«L’Agenda 125.0 doit motiver nos membres à se voir comme une partie de la solution»

Dans une interview, le président central de la SSE Gian-Luca Lardi explique pourquoi l’Agenda 125.0 établit un cap.

Quelle est l’idée derrière cet Agenda 125.0, qui a été soumis à l’approbation de l’Assemblée des délégués le 5 mai, et présenté lors de la Journée de la construction le lendemain ?

La Société Suisse des Entrepreneurs est l’une des plus grandes associations de Suisse. De plus, la branche de la construction a un rôle central à jouer dans les questions environnementales, notamment en matière de réduction des émissions de CO₂. Il est donc important pour nous de nous positionner en fixant une ligne claire. Nous voulons montrer que nous avons des solutions concrètes pour à la fois répondre aux besoins de la population, qui veut un cadre de vie agréable et des infrastructures modernes, et contribuer de manière significative à l’atteinte des objectifs climatiques de la Suisse.

 

Les trois grands thèmes déclinés dans l’Agenda 125.0 s’accompagnent de revendications politiques. N’est-ce pas un peu éloigné de la réalité quotidienne des entrepreneurs ?

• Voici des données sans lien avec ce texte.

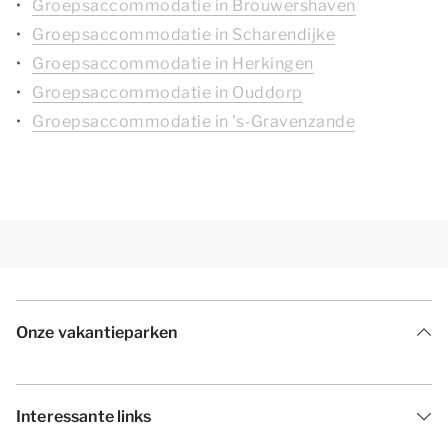
Groepsaccommodatie in Brouwershaven
Groepsaccommodatie in Scharendijke
Groepsaccommodatie in Herkingen
Groepsaccommodatie in Ouddorp
Groepsaccommodatie in 's-Gravenzande
Onze vakantieparken
Interessante links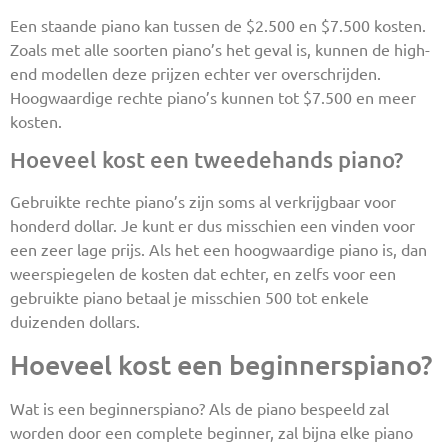
Een staande piano kan tussen de $2.500 en $7.500 kosten.
Zoals met alle soorten piano’s het geval is, kunnen de high-
end modellen deze prijzen echter ver overschrijden.
Hoogwaardige rechte piano’s kunnen tot $7.500 en meer
kosten.
Hoeveel kost een tweedehands piano?
Gebruikte rechte piano’s zijn soms al verkrijgbaar voor
honderd dollar. Je kunt er dus misschien een vinden voor
een zeer lage prijs. Als het een hoogwaardige piano is, dan
weerspiegelen de kosten dat echter, en zelfs voor een
gebruikte piano betaal je misschien 500 tot enkele
duizenden dollars.
Hoeveel kost een beginnerspiano?
Wat is een beginnerspiano? Als de piano bespeeld zal
worden door een complete beginner, zal bijna elke piano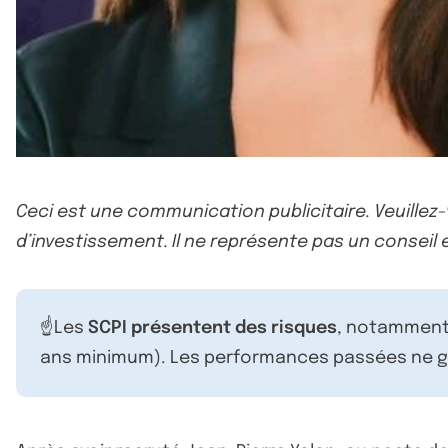
Ceci est une communication publicitaire. Veuillez
d’investissement. Il ne représente pas un conseil e
☝️Les
SCPI présentent des risques
, notamment 
ans minimum). Les performances passées ne ga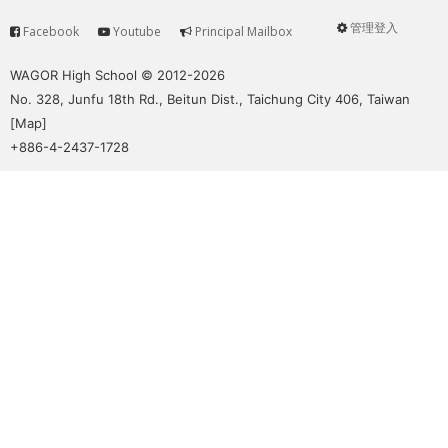
管理登入
Facebook
Youtube
Principal Mailbox
Service
User
menu
WAGOR High School © 2012-2026
No. 328, Junfu 18th Rd., Beitun Dist., Taichung City 406, Taiwan
[
Map
]
+886-4-2437-1728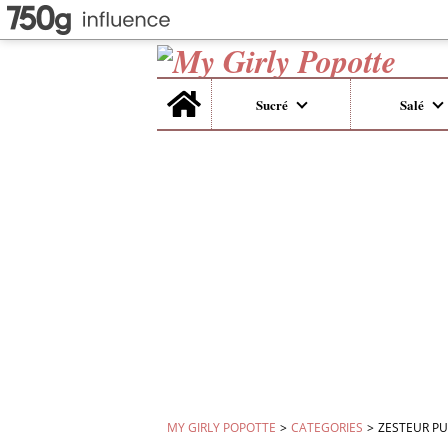
Home
Sucré
Salé
MY GIRLY POPOTTE
>
CATEGORIES
>
ZESTEUR PU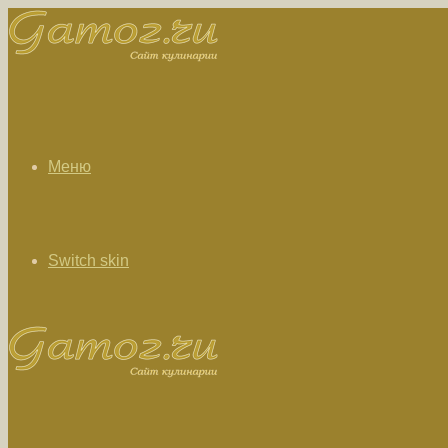
Меню
Switch skin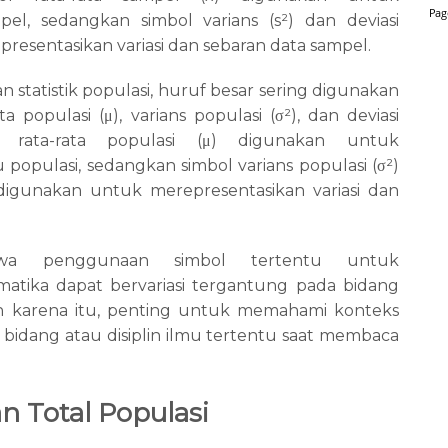
pel, sedangkan simbol varians (s²) dan deviasi
resentasikan variasi dan sebaran data sampel.
an statistik populasi, huruf besar sering digunakan
ta populasi (
μ
), varians populasi (
σ
²
), dan deviasi
 rata-rata populasi (
μ
) digunakan untuk
 populasi, sedangkan simbol varians populasi (
σ
²
)
digunakan untuk merepresentasikan variasi dan
wa penggunaan simbol tertentu untuk
atika dapat bervariasi tergantung pada bidang
eh karena itu, penting untuk memahami konteks
bidang atau disiplin ilmu tertentu saat membaca
n Total Populasi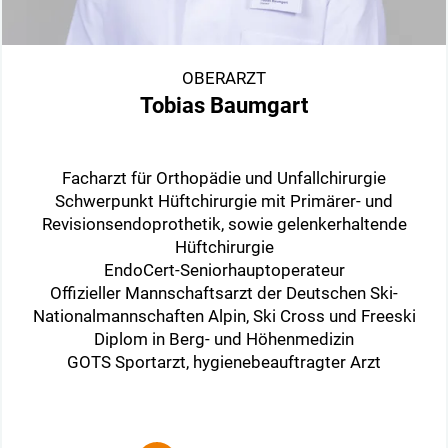
OBERARZT
Tobias Baumgart
Facharzt für Orthopädie und Unfallchirurgie
Schwerpunkt Hüftchirurgie mit Primärer- und
Revisionsendoprothetik, sowie gelenkerhaltende
Hüftchirurgie
EndoCert-Seniorhauptoperateur
Offizieller Mannschaftsarzt der Deutschen Ski-
Nationalmannschaften Alpin, Ski Cross und Freeski
Diplom in Berg- und Höhenmedizin
GOTS Sportarzt, hygienebeauftragter Arzt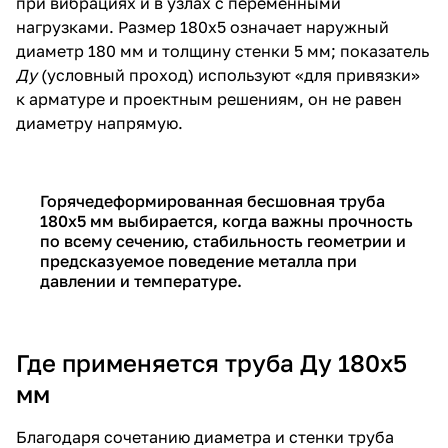
при вибрациях и в узлах с переменными
нагрузками. Размер 180х5 означает наружный
диаметр 180 мм и толщину стенки 5 мм; показатель
Ду
(условный проход) используют «для привязки»
к арматуре и проектным решениям, он не равен
диаметру напрямую.
Горячедеформированная бесшовная труба
180х5 мм выбирается, когда важны прочность
по всему сечению, стабильность геометрии и
предсказуемое поведение металла при
давлении и температуре.
Где применяется труба Ду 180х5
мм
Благодаря сочетанию диаметра и стенки труба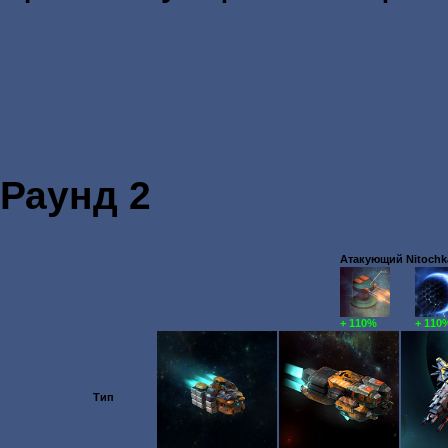
Раунд 2
Атакующий Nitochka
+ 110%
+ 110
Тип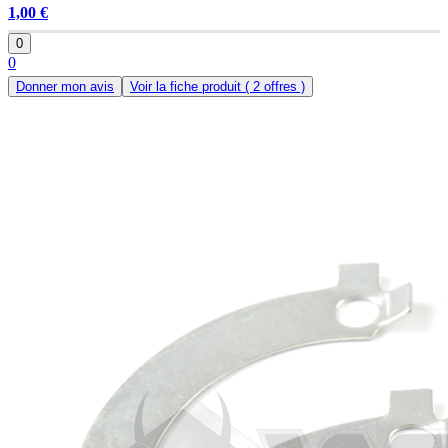
1,00 €
0
0
Donner mon avis
Voir la fiche produit
( 2 offres )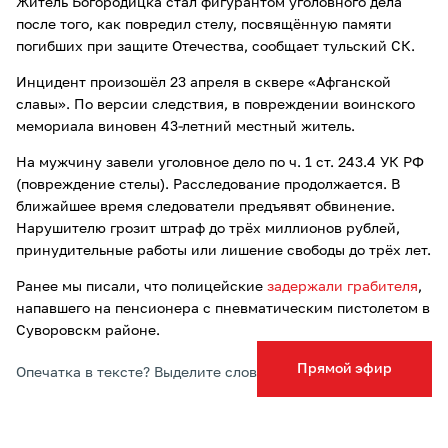
Житель Богородицка стал фигурантом уголовного дела
после того, как повредил стелу, посвящённую памяти
погибших при защите Отечества, сообщает тульский СК.
Инцидент произошёл 23 апреля в сквере «Афганской
славы». По версии следствия, в повреждении воинского
мемориала виновен 43-летний местный житель.
На мужчину завели уголовное дело по ч. 1 ст. 243.4 УК РФ
(повреждение стелы). Расследование продолжается. В
ближайшее время следователи предъявят обвинение.
Нарушителю грозит штраф до трёх миллионов рублей,
принудительные работы или лишение свободы до трёх лет.
Ранее мы писали, что полицейские
задержали грабителя
,
напавшего на пенсионера с пневматическим пистолетом в
Суворовскм районе.
Прямой эфир
Опечатка в тексте? Выделите слово и нажмите Ctrl+Enter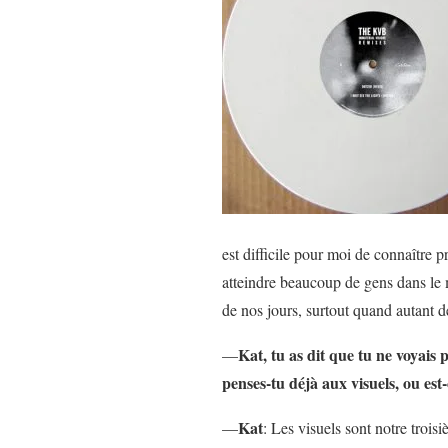
est difficile pour moi de connaître 
atteindre beaucoup de gens dans le mo
de nos jours, surtout quand autant d
Kat, tu as dit que tu ne voyais
—
penses-tu déjà aux visuels, ou est
Kat
—
: Les visuels sont notre trois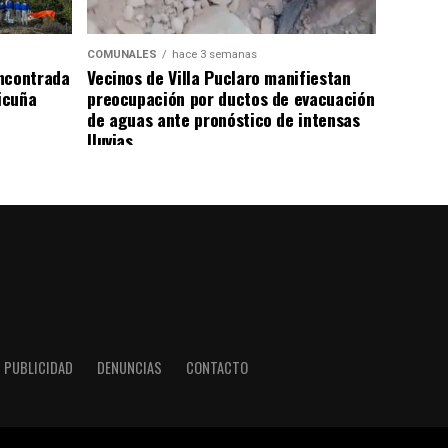
COMUNALES
hace 3 semanas
ncontrada
Vecinos de Villa Puclaro manifiestan
Vicuña
preocupación por ductos de evacuación
de aguas ante pronóstico de intensas
lluvias
PUBLICIDAD
DENUNCIAS
CONTACTO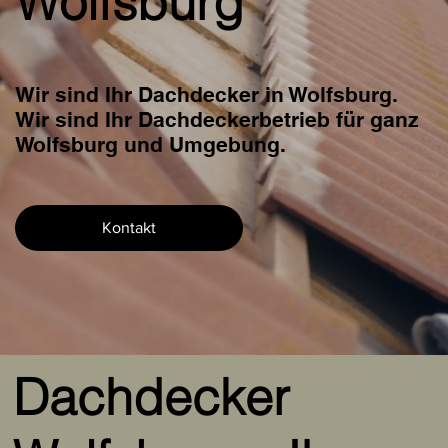
Wolfsburg
Wir sind Ihr Dachdecker in Wolfsburg.
Wir sind Ihr Dachdeckerbetrieb für ganz
Wolfsburg und Umgebung.
Kontakt
Dachdecker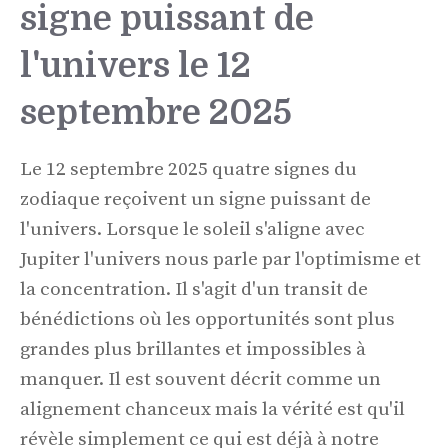
signe puissant de
l'univers le 12
septembre 2025
Le 12 septembre 2025 quatre signes du
zodiaque reçoivent un signe puissant de
l'univers. Lorsque le soleil s'aligne avec
Jupiter l'univers nous parle par l'optimisme et
la concentration. Il s'agit d'un transit de
bénédictions où les opportunités sont plus
grandes plus brillantes et impossibles à
manquer. Il est souvent décrit comme un
alignement chanceux mais la vérité est qu'il
révèle simplement ce qui est déjà à notre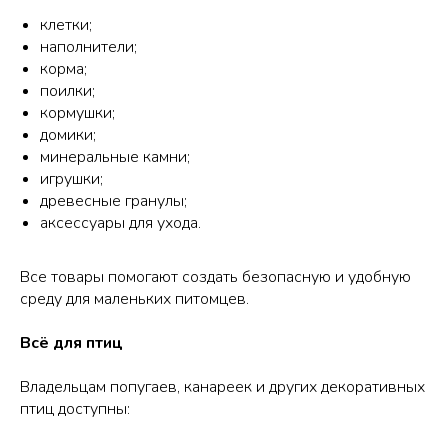
клетки;
наполнители;
корма;
поилки;
кормушки;
домики;
минеральные камни;
игрушки;
древесные гранулы;
аксессуары для ухода.
Все товары помогают создать безопасную и удобную
среду для маленьких питомцев.
Всё для птиц
Владельцам попугаев, канареек и других декоративных
птиц доступны: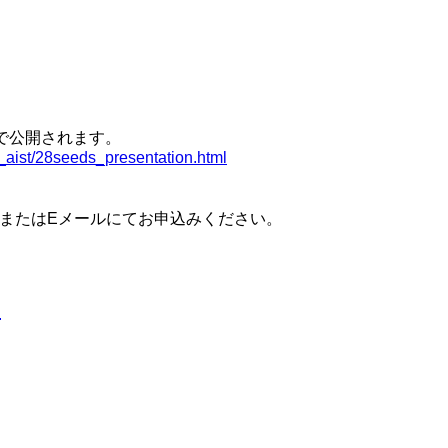
で公開されます。
_aist/28seeds_presentation.html
XまたはEメールにてお申込みください。
内
内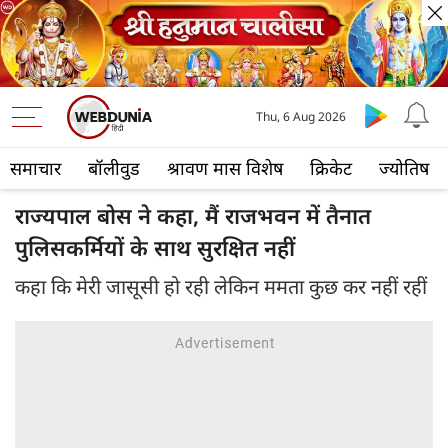
Thu, 6 Aug 2026
समाचार
बॉलीवुड
श्रावण मास विशेष
क्रिकेट
ज्योतिष
राज्यपाल बोस ने कहा, मैं राजभवन में तैनात
पुलिसकर्मियों के साथ सुरक्षित नहीं
कहा कि मेरी जासूसी हो रही लेकिन ममता कुछ कर नहीं रहीं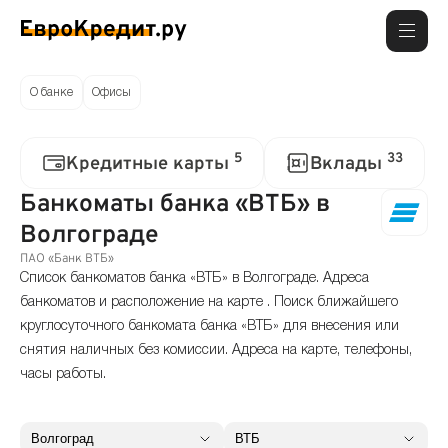
О банке
Офисы
5
33
Кредитные карты
Вклады
Банкоматы банка «ВТБ» в
Волгограде
ПАО «Банк ВТБ»
Список банкоматов банка «ВТБ» в Волгограде. Адреса
банкоматов и расположение на карте . Поиск ближайшего
круглосуточного банкомата банка «ВТБ» для внесения или
снятия наличных без комиссии. Адреса на карте, телефоны,
часы работы.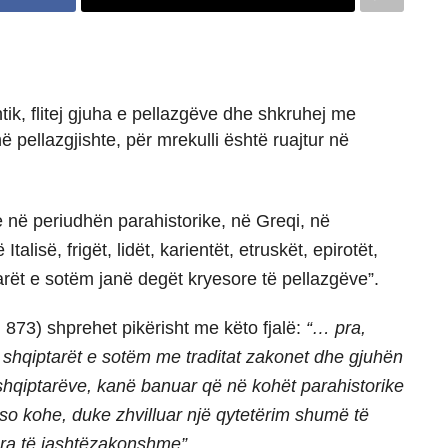
ik, flitej gjuha e pellazgëve dhe shkruhej me
uhë pellazgjishte, për mrekulli është ruajtur në
e në periudhën parahistorike, në Greqi, në
talisë, frigët, lidët, karientët, etruskët, epirotët,
qiptarët e sotëm janë degët kryesore të pellazgëve”.
 873) shprehet pikërisht me këto fjalë:
“… pra,
 shqiptarët e sotëm me traditat zakonet dhe gjuhën
 shqiptarëve, kanë banuar që në kohët parahistorike
so kohe, duke zhvilluar një qytetërim shumë të
ra të jashtëzakonshme”.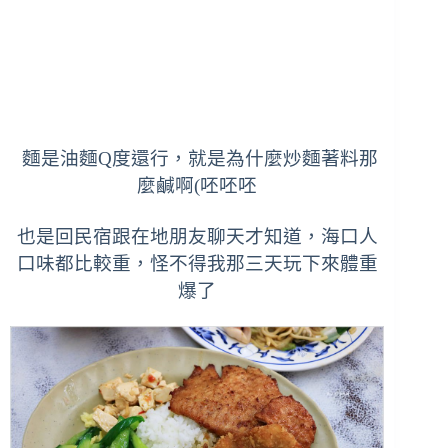
麵是油麵Q度還行，就是為什麼炒麵著料那
麼鹹啊(呸呸呸
也是回民宿跟在地朋友聊天才知道，海口人
口味都比較重，怪不得我那三天玩下來體重
爆了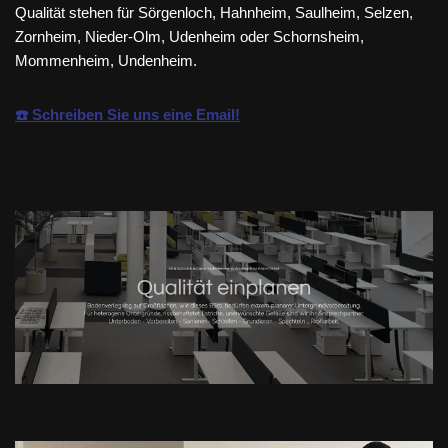
Qualität stehen für Sörgenloch, Hahnheim, Saulheim, Selzen,
Zornheim, Nieder-Olm, Udenheim oder Schornsheim,
Mommenheim, Undenheim.
☎️ Schreiben Sie uns eine Email!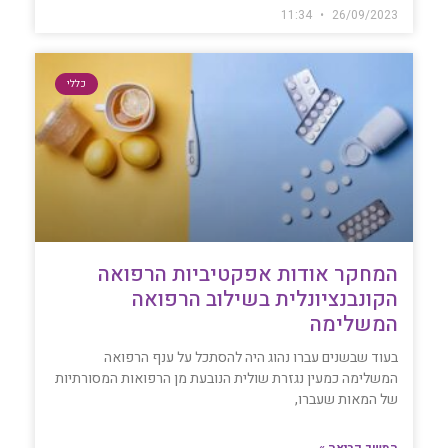
11:34
26/09/2023
כללי
המחקר אודות אפקטיביות הרפואה
הקונבנציונלית בשילוב הרפואה
המשלימה
בעוד שבשנים עברו נהוג היה להסתכל על ענף הרפואה
המשלימה כמעין נגזרת שולית הנובעת מן הרפואות המסורתיות
של המאות שעברו,
המשך קריאה »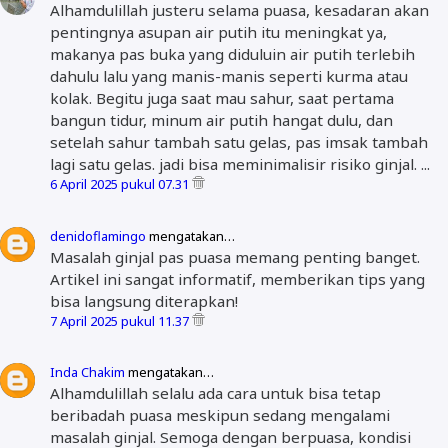
Alhamdulillah justeru selama puasa, kesadaran akan
pentingnya asupan air putih itu meningkat ya,
makanya pas buka yang diduluin air putih terlebih
dahulu lalu yang manis-manis seperti kurma atau
kolak. Begitu juga saat mau sahur, saat pertama
bangun tidur, minum air putih hangat dulu, dan
setelah sahur tambah satu gelas, pas imsak tambah
lagi satu gelas. jadi bisa meminimalisir risiko ginjal. ...
6 April 2025 pukul 07.31
denidoflamingo
mengatakan…
Masalah ginjal pas puasa memang penting banget.
Artikel ini sangat informatif, memberikan tips yang
bisa langsung diterapkan!
7 April 2025 pukul 11.37
Inda Chakim
mengatakan…
Alhamdulillah selalu ada cara untuk bisa tetap
beribadah puasa meskipun sedang mengalami
masalah ginjal. Semoga dengan berpuasa, kondisi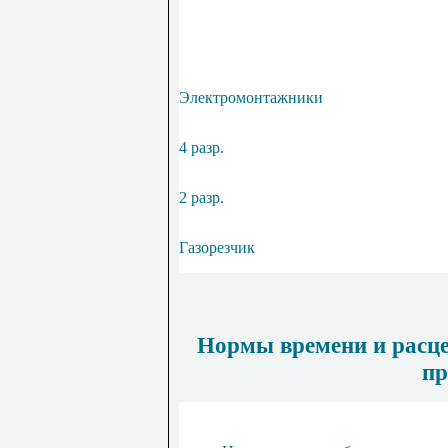
Электромонтажники
4 разр.
2 разр.
Газорезчик
Нормы времени и расцен
пр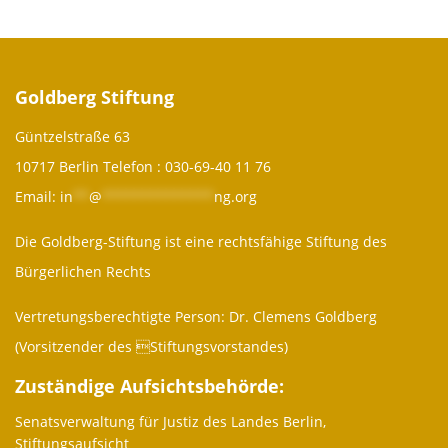
Goldberg Stiftung
Güntzelstraße 63
10717 Berlin Telefon :
030-69-40 11 76
Email:
in
**
@
**************
ng.org
Die Goldberg-Stiftung ist eine rechtsfähige Stiftung des
Bürgerlichen Rechts
Vertretungsberechtigte Person: Dr. Clemens Goldberg
(Vorsitzender des Stiftungsvorstandes)
Zuständige Aufsichtsbehörde:
Senatsverwaltung für Justiz des Landes Berlin,
Stiftungsaufsicht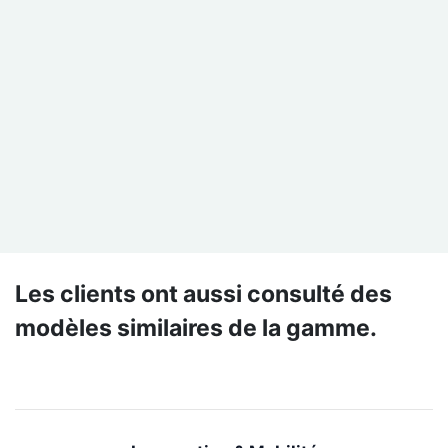
Les clients ont aussi consulté des
modèles similaires de la gamme.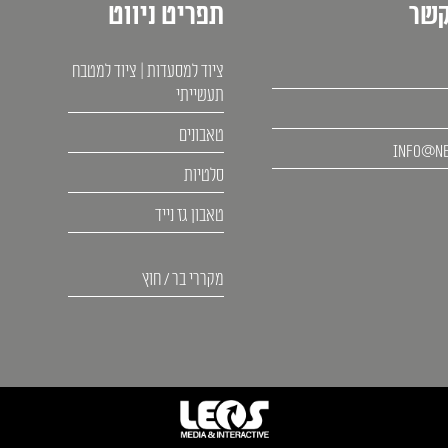
קשר
תפריט ניווט
ציוד למסעדות | ציוד למטבח
תעשייתי
טאבונים
info@ne
סלטיות
טאבון גז נייד
מקררי בר / חוץ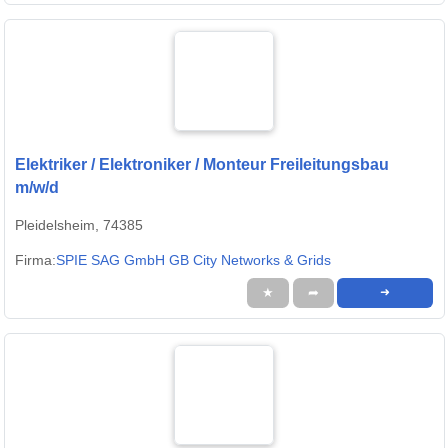
Elektriker / Elektroniker / Monteur Freileitungsbau
m/w/d
Pleidelsheim, 74385
Firma:
SPIE SAG GmbH GB City Networks & Grids
★
➦
➜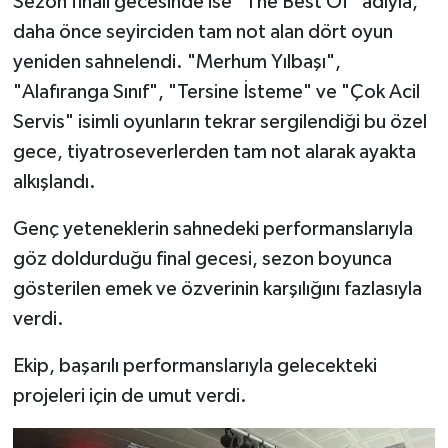
Sezon finali gecesinde ise "The Best Of" adıyla,
daha önce seyirciden tam not alan dört oyun
yeniden sahnelendi. "Merhum Yılbaşı",
"Alafıranga Sınıf", "Tersine İsteme" ve "Çok Acil
Servis" isimli oyunların tekrar sergilendiği bu özel
gece, tiyatroseverlerden tam not alarak ayakta
alkışlandı.
Genç yeteneklerin sahnedeki performanslarıyla
göz doldurduğu final gecesi, sezon boyunca
gösterilen emek ve özverinin karşılığını fazlasıyla
verdi.
Ekip, başarılı performanslarıyla gelecekteki
projeleri için de umut verdi.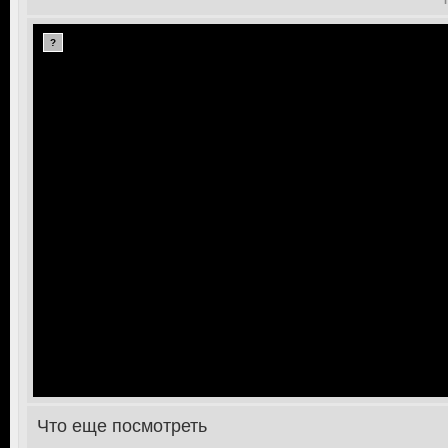
?
Что еще посмотреть
>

Pour pouvoir mettre en œuvre les solutions pragmatiques que nous proposons, un certain nombre de conditions-cadres doivent être réunies. Nous en avons esquissé les contours dans l’Agenda 125. Mais celui-ci va bien au-delà des seules revendications politiques. Pour nous, il doit avant tout être une source d’inspiration pour nos membres et les motiver à se voir comme une partie de la solution, et pas uniquement comme spectateurs.

 

Concrètement, comment les entrepreneurs peuvent-ils devenir acteurs ?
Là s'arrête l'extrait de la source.